_Work to complete_
Repeat exactly the line containing "상의 의미를 지닌다. 이들의 성공은 한국 축구에" and every line after it in the entries, and nothing besides.

Top of Given data

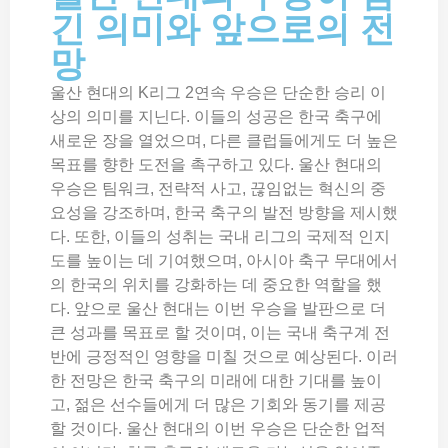
긴 의미와 앞으로의 전
망
울산 현대의 K리그 2연속 우승은 단순한 승리 이
상의 의미를 지닌다. 이들의 성공은 한국 축구에
새로운 장을 열었으며, 다른 클럽들에게도 더 높은
목표를 향한 도전을 촉구하고 있다. 울산 현대의
우승은 팀워크, 전략적 사고, 끊임없는 혁신의 중
요성을 강조하며, 한국 축구의 발전 방향을 제시했
다. 또한, 이들의 성취는 국내 리그의 국제적 인지
도를 높이는 데 기여했으며, 아시아 축구 무대에서
의 한국의 위치를 강화하는 데 중요한 역할을 했
다. 앞으로 울산 현대는 이번 우승을 발판으로 더
큰 성과를 목표로 할 것이며, 이는 국내 축구계 전
반에 긍정적인 영향을 미칠 것으로 예상된다. 이러
한 전망은 한국 축구의 미래에 대한 기대를 높이
고, 젊은 선수들에게 더 많은 기회와 동기를 제공
할 것이다. 울산 현대의 이번 우승은 단순한 업적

Bottom of Given data

_Final answer_
상의 의미를 지닌다. 이들의 성공은 한국 축구에
새로운 장을 열었으며, 다른 클럽들에게도 더 높은
목표를 향한 도전을 촉구하고 있다. 울산 현대의
우승은 팀워크, 전략적 사고, 끊임없는 혁신의 중
요성을 강조하며, 한국 축구의 발전 방향을 제시했
다. 또한, 이들의 성취는 국내 리그의 국제적 인지
도를 높이는 데 기여했으며, 아시아 축구 무대에서
의 한국의 위치를 강화하는 데 중요한 역할을 했
다. 앞으로 울산 현대는 이번 우승을 발판으로 더
큰 성과를 목표로 할 것이며, 이는 국내 축구계 전
반에 긍정적인 영향을 미칠 것으로 예상된다. 이러
한 전망은 한국 축구의 미래에 대한 기대를 높이
고, 젊은 선수들에게 더 많은 기회와 동기를 제공
할 것이다. 울산 현대의 이번 우승은 단순한 업적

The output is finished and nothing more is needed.